» **EXERCISE**
Going line by line through the entries below, note each one with "html", then report how many there are and nothing else.

(Records from a dataset)
* * * * * * * * *

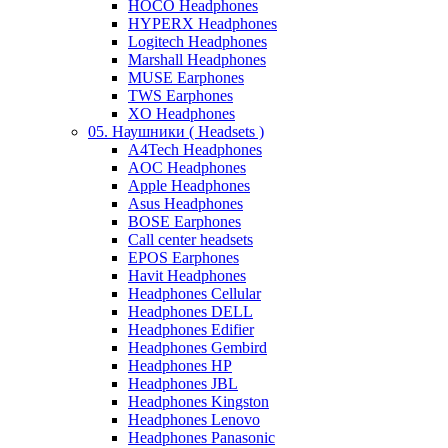
HOCO Headphones
HYPERX Headphones
Logitech Headphones
Marshall Headphones
MUSE Earphones
TWS Earphones
XO Headphones
05. Наушники ( Headsets )
A4Tech Headphones
AOC Headphones
Apple Headphones
Asus Headphones
BOSE Earphones
Call center headsets
EPOS Earphones
Havit Headphones
Headphones Cellular
Headphones DELL
Headphones Edifier
Headphones Gembird
Headphones HP
Headphones JBL
Headphones Kingston
Headphones Lenovo
Headphones Panasonic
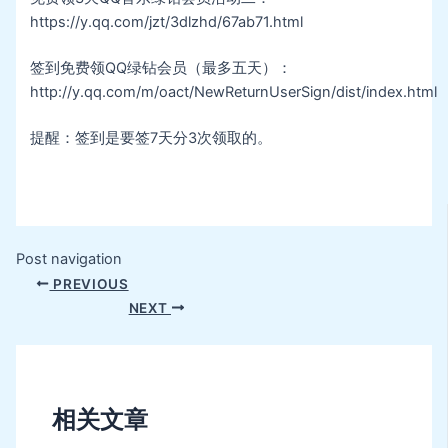
https://y.qq.com/jzt/3dlzhd/67ab71.html
签到免费领QQ绿钻会员（最多五天）：
http://y.qq.com/m/oact/NewReturnUserSign/dist/index.html
提醒：签到是要签7天分3次领取的。
Post navigation
PREVIOUS
NEXT
相关文章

* * * * * * * * *

» **SOLUTION FOR THIS EXERCISE**
2